**Exercise details**
Every line below containing the word "neplatí" should be found and copied.

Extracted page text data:

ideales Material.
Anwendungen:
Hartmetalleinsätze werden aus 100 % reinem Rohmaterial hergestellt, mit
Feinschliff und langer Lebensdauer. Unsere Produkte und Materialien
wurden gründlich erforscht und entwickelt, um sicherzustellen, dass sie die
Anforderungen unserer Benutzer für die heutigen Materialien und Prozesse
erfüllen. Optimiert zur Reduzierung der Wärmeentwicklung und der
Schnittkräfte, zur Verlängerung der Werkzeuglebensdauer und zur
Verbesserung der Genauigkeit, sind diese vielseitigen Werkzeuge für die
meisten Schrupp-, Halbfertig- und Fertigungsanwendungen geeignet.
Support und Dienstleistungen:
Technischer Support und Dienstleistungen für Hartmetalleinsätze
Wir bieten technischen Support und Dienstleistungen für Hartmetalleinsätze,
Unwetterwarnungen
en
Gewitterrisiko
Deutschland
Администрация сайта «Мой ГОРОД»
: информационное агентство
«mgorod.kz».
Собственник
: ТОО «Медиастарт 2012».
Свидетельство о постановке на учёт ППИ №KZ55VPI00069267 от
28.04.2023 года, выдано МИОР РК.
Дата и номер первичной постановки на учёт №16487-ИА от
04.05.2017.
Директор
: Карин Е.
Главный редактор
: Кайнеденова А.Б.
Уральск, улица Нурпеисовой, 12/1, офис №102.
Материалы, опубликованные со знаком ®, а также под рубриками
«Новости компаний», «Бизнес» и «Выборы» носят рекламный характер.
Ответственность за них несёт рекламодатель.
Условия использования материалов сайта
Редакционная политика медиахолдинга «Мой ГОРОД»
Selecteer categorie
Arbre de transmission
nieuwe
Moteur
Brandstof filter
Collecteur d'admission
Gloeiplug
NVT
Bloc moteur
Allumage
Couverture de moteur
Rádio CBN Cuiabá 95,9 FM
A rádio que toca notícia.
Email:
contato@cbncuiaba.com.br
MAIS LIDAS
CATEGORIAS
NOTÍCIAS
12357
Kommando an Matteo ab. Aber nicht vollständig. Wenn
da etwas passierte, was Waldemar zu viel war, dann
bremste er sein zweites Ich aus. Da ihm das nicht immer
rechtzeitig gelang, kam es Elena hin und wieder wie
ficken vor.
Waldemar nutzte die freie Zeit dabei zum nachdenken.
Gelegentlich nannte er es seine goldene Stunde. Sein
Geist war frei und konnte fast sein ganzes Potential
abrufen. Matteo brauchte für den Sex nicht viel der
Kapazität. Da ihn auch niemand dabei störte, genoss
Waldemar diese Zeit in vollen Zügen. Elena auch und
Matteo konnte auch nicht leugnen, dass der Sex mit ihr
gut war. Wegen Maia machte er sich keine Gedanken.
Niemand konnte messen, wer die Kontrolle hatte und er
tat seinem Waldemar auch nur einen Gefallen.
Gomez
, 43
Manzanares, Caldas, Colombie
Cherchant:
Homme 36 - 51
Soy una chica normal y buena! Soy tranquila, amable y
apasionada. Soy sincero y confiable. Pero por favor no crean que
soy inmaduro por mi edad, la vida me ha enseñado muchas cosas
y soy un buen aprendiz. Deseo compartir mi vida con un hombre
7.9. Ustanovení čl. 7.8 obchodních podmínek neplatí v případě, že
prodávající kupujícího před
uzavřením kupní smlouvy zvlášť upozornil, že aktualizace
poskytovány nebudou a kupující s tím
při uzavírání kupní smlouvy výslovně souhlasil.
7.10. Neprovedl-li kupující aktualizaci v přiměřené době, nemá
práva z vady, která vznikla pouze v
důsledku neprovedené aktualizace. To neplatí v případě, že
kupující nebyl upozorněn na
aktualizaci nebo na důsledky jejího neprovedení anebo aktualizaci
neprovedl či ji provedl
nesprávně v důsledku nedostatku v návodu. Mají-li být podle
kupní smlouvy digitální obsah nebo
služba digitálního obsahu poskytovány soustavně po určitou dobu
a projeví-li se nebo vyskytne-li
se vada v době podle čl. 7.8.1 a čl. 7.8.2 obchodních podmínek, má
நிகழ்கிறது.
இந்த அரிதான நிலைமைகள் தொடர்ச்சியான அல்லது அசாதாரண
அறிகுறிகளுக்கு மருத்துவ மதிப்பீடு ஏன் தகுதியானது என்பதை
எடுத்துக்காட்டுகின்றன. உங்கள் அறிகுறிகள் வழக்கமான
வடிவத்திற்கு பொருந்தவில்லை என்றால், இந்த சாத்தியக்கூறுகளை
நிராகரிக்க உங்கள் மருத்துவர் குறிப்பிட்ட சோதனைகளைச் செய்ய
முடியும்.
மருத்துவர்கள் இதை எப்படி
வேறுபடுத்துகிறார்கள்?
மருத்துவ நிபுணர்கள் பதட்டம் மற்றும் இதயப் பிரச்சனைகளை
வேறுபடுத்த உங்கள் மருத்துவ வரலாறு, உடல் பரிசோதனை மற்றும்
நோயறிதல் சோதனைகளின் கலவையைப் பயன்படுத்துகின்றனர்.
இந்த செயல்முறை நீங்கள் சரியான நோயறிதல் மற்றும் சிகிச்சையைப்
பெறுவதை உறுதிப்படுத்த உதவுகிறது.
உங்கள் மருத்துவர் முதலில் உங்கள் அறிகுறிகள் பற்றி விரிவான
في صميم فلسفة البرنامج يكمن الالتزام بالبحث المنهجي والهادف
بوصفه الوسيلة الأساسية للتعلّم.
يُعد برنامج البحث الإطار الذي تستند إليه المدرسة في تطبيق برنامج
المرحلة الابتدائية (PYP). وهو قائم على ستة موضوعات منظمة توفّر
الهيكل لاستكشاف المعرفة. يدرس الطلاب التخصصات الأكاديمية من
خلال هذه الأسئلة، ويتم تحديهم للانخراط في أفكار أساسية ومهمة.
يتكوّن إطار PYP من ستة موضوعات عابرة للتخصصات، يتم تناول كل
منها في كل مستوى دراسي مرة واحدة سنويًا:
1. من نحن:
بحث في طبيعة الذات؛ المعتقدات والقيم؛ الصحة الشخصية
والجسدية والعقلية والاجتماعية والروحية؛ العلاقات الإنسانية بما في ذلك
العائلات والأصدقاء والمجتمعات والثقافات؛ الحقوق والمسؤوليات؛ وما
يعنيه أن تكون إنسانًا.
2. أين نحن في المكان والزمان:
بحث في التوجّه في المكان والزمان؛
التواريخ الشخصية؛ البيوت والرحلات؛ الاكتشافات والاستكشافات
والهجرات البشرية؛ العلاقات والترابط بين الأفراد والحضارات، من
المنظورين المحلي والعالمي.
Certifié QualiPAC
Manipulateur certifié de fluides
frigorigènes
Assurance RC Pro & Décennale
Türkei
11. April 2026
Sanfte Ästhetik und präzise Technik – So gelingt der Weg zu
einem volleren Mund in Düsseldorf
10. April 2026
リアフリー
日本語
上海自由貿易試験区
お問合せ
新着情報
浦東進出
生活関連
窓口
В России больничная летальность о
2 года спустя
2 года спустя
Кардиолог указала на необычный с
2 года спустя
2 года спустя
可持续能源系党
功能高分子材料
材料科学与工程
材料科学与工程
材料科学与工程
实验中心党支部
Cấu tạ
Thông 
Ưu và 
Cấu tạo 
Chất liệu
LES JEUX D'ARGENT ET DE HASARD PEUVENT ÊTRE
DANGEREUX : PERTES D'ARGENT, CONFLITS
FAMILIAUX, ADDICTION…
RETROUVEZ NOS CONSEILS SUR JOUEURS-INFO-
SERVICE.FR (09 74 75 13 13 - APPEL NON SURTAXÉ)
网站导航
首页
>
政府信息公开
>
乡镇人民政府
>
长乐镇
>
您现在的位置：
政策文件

**Your solution**
7.9. Ustanovení čl. 7.8 obchodních podmínek neplatí v případě, že
důsledku neprovedené aktualizace. To neplatí v případě, že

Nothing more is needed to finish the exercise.